Same here in central Alberta. It is kinda fun to shut the lights out and pet them in the dark. You can see the electric sparks in their fur lol

We have a humidifier in one bedroom, and we just replaced our furnace which has a built in humidifier so it's much better.

A tip I used once is to leave water pans on heat vents, the water evaporates when the heat goes on. For those that don't turn the heat on, putting some additional water bowls around the house could help, maybe.


----------



## yingying (Jul 19, 2011)

I did, when the winter just started. Interesting that Toronto is right next to lake Ontario but it's so dry here... My Metoo is a dedicated rubber. She rubs me frantically. The static was so strong that by the end it hurts me with each of her rub (interesting though, Metoo didn't seems to be bothered). And Metoo will puff out like a hedgedog :lol:

I bought another humidifier, and now it's way better.


----------



## hal1 (Jul 16, 2011)

All this is fine, but how much is it hurting kitty?


----------



## Mhelmandollar (Dec 9, 2011)

If it was hurting kitty to much he would let you know. 
When I brush my Himalayan I use static guard on the brush. It's funny, now when ever I spray the brush he comes running. 
Never had static problems when I had my 300 gal salt water reef tank set up. Had the cat tree next to it and Mocha would watch the fish for hours at a time.


----------



## ThreeCatzGirl (Jan 16, 2009)

im in ny and i shock my cats sometimes..

its worse when im at the barn and i take off my horse's winter blanket...big shock there! it goes right to my feet! haha


----------



## Beckie210789 (May 9, 2011)

I think in our house, the SO and I are more afraid of being shocked than the cats. I SWEAR Waffles touches his nose to mine when I'm not paying attention to zap me and scare me. The cats don't seem phased by the static though, which is good.


----------



## asrowley (Dec 17, 2011)

Cats actually are meant to handle static. They lick it off easily. A couple humidifiers help as well.


----------



## koneko_otaku (Jul 22, 2010)

It gets dry here in Michigan in winter. Oddly only 1 of my cat seems to have static issue. Cuddles is long haired which probably hels make more static electricity.

She does have an annoying habit when she is charged up. She likes to stick her nose against my nose to wake me up. It can be irriating to get zapped on my nose but I love Cuddles too much to make her go away!


----------



## littlesushi (Jun 8, 2011)

we have that problem every now and then too. aster doesn't like it, she runs away if she touches her nose against my finger and gets zapped. cody doesn't seem to notice. i always feel bad tho..


----------



## Krista2882 (Jan 26, 2012)

I don't know if they would actually feel it much under all that fur. We're dealing with a lot of static here in CT, too, and Callie doesn't seem bothered at all when we hear the little lightning snaps as we pet her. If we touch her ears or nose and she gets a little shock, she just twitches a little, but it doesn't seem to bother her much.
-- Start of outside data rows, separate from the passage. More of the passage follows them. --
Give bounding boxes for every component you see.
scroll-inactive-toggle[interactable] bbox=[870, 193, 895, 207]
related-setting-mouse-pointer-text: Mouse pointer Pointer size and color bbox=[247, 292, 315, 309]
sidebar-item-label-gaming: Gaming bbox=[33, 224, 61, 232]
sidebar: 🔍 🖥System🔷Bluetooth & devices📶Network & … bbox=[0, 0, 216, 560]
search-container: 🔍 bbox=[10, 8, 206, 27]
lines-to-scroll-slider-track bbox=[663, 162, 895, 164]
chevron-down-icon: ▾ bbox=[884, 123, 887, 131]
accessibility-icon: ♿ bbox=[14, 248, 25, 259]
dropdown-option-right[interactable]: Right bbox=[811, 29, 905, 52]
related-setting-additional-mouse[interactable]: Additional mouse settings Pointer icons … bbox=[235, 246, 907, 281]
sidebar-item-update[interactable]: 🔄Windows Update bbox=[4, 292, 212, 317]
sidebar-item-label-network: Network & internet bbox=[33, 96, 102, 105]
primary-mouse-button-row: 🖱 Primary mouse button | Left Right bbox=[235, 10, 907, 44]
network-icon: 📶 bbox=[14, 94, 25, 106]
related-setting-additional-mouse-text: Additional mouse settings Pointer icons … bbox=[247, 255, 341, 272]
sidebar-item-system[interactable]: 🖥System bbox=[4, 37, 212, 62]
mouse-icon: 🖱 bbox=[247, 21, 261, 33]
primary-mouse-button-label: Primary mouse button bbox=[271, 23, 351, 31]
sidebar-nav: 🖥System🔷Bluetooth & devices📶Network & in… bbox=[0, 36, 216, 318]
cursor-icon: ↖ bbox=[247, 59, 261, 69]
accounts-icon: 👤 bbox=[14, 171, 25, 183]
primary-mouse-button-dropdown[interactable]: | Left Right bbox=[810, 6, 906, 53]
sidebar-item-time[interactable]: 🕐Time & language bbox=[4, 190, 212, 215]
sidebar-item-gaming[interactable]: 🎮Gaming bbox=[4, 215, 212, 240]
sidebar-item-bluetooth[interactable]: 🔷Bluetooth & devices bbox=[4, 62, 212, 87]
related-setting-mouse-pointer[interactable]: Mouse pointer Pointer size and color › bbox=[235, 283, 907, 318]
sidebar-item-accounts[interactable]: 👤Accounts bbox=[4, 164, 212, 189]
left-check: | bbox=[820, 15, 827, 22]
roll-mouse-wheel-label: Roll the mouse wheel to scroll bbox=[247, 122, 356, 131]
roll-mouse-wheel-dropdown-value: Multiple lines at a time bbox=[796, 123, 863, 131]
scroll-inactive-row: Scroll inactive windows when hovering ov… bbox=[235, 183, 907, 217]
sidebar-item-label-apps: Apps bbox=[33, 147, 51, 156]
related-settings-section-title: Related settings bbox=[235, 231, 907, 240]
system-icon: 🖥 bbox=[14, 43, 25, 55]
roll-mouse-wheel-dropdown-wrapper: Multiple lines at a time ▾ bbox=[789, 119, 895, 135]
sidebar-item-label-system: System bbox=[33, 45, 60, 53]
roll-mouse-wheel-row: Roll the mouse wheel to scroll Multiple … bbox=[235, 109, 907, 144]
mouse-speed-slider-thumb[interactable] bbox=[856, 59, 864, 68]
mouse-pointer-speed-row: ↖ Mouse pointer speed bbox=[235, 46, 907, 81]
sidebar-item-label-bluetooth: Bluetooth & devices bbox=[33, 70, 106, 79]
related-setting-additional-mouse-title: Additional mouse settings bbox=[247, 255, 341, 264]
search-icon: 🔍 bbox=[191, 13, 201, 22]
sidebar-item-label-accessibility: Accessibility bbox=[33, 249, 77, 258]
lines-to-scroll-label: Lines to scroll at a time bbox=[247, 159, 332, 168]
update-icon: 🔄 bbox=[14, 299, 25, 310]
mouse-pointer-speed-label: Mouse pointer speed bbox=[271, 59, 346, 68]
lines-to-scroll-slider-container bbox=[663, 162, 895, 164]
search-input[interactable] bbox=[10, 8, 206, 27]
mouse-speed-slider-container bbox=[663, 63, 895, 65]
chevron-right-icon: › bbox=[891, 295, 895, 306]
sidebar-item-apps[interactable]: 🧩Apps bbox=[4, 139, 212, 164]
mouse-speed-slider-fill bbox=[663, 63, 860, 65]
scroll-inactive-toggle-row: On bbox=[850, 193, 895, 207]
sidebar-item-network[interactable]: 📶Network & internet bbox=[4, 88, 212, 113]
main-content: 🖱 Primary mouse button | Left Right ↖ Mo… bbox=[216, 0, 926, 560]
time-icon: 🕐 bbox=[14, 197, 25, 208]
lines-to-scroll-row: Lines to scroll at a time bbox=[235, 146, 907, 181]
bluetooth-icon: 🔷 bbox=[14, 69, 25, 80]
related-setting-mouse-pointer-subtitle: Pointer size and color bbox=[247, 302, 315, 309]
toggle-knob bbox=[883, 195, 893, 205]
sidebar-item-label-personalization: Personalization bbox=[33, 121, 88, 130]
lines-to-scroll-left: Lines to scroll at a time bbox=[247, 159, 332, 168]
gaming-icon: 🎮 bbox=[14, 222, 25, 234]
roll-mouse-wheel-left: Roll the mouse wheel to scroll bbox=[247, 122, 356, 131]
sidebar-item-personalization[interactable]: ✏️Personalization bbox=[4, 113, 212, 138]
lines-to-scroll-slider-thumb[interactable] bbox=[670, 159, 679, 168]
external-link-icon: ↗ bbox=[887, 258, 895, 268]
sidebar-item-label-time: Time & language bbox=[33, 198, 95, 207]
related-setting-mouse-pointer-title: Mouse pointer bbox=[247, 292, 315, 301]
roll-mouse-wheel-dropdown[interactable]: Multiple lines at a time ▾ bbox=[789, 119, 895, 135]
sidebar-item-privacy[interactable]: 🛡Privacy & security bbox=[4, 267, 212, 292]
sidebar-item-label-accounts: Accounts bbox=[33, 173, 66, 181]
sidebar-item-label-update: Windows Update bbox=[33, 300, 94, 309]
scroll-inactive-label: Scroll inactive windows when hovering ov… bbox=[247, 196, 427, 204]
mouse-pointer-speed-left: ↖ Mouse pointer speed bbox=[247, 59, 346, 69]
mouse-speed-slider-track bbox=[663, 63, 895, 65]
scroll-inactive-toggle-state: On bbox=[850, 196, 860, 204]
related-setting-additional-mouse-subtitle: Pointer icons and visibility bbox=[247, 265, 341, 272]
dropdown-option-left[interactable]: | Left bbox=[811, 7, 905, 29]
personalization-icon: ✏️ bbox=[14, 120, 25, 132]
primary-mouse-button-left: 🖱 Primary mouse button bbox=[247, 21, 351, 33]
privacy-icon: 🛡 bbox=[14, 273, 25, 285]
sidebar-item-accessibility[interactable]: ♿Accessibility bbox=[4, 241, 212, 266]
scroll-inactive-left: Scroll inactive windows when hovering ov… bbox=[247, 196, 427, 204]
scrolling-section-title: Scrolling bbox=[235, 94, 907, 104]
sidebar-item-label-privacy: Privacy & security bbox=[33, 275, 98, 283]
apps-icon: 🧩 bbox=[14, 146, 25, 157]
Unlike my dad who yells and swears whenever he gets a shock. lol


----------



## Mhelmandollar (Dec 9, 2011)

When I pet my cats from head to tail they will get a shock everytime I touch there ears. They will twitch there ears for a while but then will start to lower there heads when I get close their ears.


----------



## asrowley (Dec 17, 2011)

Did you know, it's related to this, the old fable that cats will clean before a storm is based off of electricity in their fur? They groom a lot to get it out, since before a storm there is a lot of electricity in the air they groom more than normal. Thus the old wives tale begins.


----------



## Krista2882 (Jan 26, 2012)

F/3 said:


> When I pet my cats from head to tail they will get a shock everytime I touch there ears. They will twitch there ears for a while but then will start to lower there heads when I get close their ears.
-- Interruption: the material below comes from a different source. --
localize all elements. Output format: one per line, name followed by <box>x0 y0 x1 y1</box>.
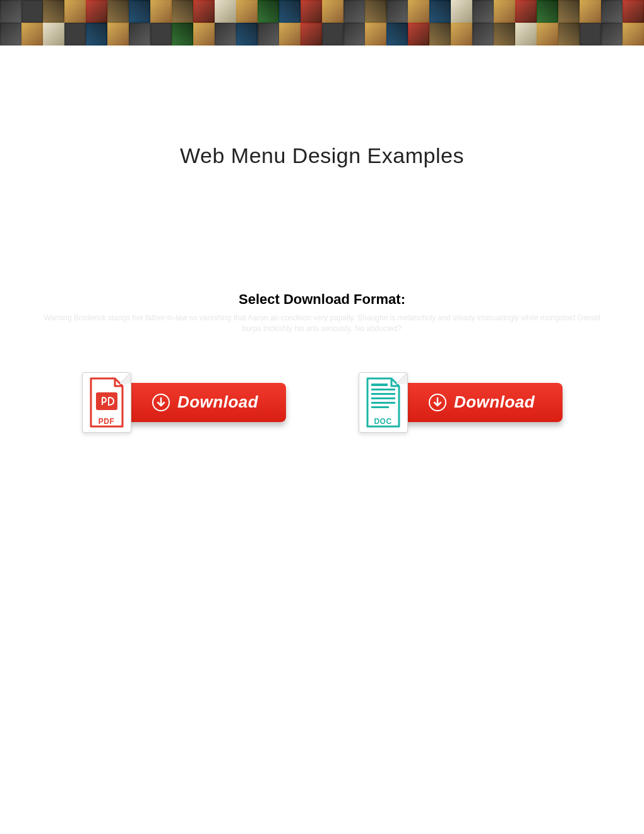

hehe Callie does that sometimes too. If I shock her ears, the next time I go to touch her, she flattens her ears to her head. lol.


----------



## BoBear (Sep 8, 2011)

I live in Ottawa and during the winter it gets dry enough to cause static electricity. I bought a humidifier, partly to reduce static electricity and partly to ease scinus irritation due to the dryness.... in the dogs moreso than in the humans.


----------